Once the proposed outcome of a case is finally determined, a draft opinion is prepared and circulated for extensive comments by the other justices who heard the case. A justice who agrees with the outcome, but not with the analysis of the majority opinion, writes a separate concurring opinion. A justice who disagrees with the outcome, in whole or in part, writes a separate dissenting opinion. A final opinion for the court is voted at a court conference after all the opinions have been circulated and agreed upon. The majority opinion and the separate opinions are then sent to the Reporter of Judicial Decisions. The reporter checks the opinions for technical accuracy, and sees to their posting in the Connecticut Law Journal. When the opinions are finalized, the parties receive notification of the result and the opinion is then published on the Judicial Branch website as an Advanced Release Opinion. Within the next two weeks, the opinions are published in the Connecticut Law Journal by the Commission on Official Legal Publications.

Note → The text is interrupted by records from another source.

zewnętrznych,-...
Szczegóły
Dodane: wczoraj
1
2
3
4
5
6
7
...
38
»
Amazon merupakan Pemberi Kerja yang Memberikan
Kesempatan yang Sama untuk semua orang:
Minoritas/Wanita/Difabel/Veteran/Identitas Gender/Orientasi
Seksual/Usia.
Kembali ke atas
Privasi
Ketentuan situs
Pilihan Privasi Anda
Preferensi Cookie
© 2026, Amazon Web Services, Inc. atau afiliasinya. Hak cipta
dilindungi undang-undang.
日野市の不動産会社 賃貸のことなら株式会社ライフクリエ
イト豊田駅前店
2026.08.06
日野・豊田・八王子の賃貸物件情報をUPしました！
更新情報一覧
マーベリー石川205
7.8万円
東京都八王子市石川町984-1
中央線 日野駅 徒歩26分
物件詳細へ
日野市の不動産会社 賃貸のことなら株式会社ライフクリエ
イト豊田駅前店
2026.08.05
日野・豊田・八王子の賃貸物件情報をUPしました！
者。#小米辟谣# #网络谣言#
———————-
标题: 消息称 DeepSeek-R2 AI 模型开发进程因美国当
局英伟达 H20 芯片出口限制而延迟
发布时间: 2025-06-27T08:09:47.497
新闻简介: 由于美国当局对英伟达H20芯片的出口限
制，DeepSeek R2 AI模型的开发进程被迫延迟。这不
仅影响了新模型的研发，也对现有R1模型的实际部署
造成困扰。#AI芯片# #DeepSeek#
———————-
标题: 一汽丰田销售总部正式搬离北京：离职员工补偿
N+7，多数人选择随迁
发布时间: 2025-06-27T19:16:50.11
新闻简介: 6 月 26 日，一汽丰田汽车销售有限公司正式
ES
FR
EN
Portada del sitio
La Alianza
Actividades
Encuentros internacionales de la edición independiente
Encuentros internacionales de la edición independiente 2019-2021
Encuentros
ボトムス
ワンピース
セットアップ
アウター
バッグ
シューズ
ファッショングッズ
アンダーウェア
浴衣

A party that disagrees with the judgment of the Supreme Court may file a motion for reargument or for reargument en banc. If that motion is denied, the party can seek permission to file an appeal in the Supreme Court of the United States, but only if the case involves an issue of federal law. On questions of state law, a decision of this court cannot be further appealed. The legislature is always free, however, to change the applicable law within constitutional limits.

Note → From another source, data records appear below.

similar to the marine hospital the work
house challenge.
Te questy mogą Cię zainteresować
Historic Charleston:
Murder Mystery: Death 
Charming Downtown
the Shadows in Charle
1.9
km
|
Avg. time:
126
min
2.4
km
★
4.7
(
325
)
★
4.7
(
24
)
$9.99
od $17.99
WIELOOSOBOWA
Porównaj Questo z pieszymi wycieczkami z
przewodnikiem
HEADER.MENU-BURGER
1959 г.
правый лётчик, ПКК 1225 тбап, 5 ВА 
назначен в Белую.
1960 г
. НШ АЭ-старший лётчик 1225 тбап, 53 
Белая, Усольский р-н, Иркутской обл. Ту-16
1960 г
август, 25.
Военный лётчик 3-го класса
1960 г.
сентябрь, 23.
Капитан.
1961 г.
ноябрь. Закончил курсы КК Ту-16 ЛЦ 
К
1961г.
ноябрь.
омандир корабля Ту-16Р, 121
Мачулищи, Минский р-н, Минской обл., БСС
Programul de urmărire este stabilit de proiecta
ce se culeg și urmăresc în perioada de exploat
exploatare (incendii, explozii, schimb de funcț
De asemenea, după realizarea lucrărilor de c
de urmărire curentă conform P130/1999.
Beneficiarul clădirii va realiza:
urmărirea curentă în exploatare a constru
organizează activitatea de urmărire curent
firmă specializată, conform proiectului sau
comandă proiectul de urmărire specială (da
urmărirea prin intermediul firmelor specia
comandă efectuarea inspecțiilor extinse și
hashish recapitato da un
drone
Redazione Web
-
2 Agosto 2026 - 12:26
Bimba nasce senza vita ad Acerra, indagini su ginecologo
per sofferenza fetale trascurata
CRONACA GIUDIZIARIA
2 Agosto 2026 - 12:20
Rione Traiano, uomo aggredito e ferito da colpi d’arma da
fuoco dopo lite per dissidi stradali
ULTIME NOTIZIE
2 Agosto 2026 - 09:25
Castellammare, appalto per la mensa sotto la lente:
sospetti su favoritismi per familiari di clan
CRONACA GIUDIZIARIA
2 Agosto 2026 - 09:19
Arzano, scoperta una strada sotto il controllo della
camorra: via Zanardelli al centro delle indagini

The Supreme Court courtroom is 43 feet wide, 56 feet long and 35 feet high. Most of the wood in the room is oak. The state seal is emblazoned on many of the wall panels, the lamps and the carpet. Included in the seal is the state motto, “Qui transtulit sustinet” (“He who transplanted still sustains”). The portraits on the walls are those of the most recently retired Chief Justices.
The two murals that dominate the room were painted by Albert Herter and placed in the building upon its completion in 1913. Behind the justices’ bench is “The Signing of the Fundamental Orders of 1638-39.” The Orders, the first written constitution in the United States, were drawn up by Thomas Hooker, Roger Ludlow and John Haynes. Hooker is shown standing and addressing the gathering. Ludlow, the secretary, is seated, while Haynes stands in the background with a copy of the new constitution in his hand. In the corners of the mural are the seals of England, seventeenth century Connecticut and modern Connecticut.
The ceiling mural is entitled “An Allegory of Education.” At the top, a mother is seated with the Book of Knowledge and Experience in her lap and her child by her side. On her left stands the Spirit of Wisdom; on her right, the Spirit of Progress. The center portion shows two young men bearing flaming torches that represent the light of education gained from the Book of Knowledge and Experience. They are going forth into life’s activities, urged on by the Spirits of Wisdom and Progress. The bottom portion of the mural shows two figures, representing ignorance and superstition. They appear confused as they fall farther and farther into the darkness as the light of education advances.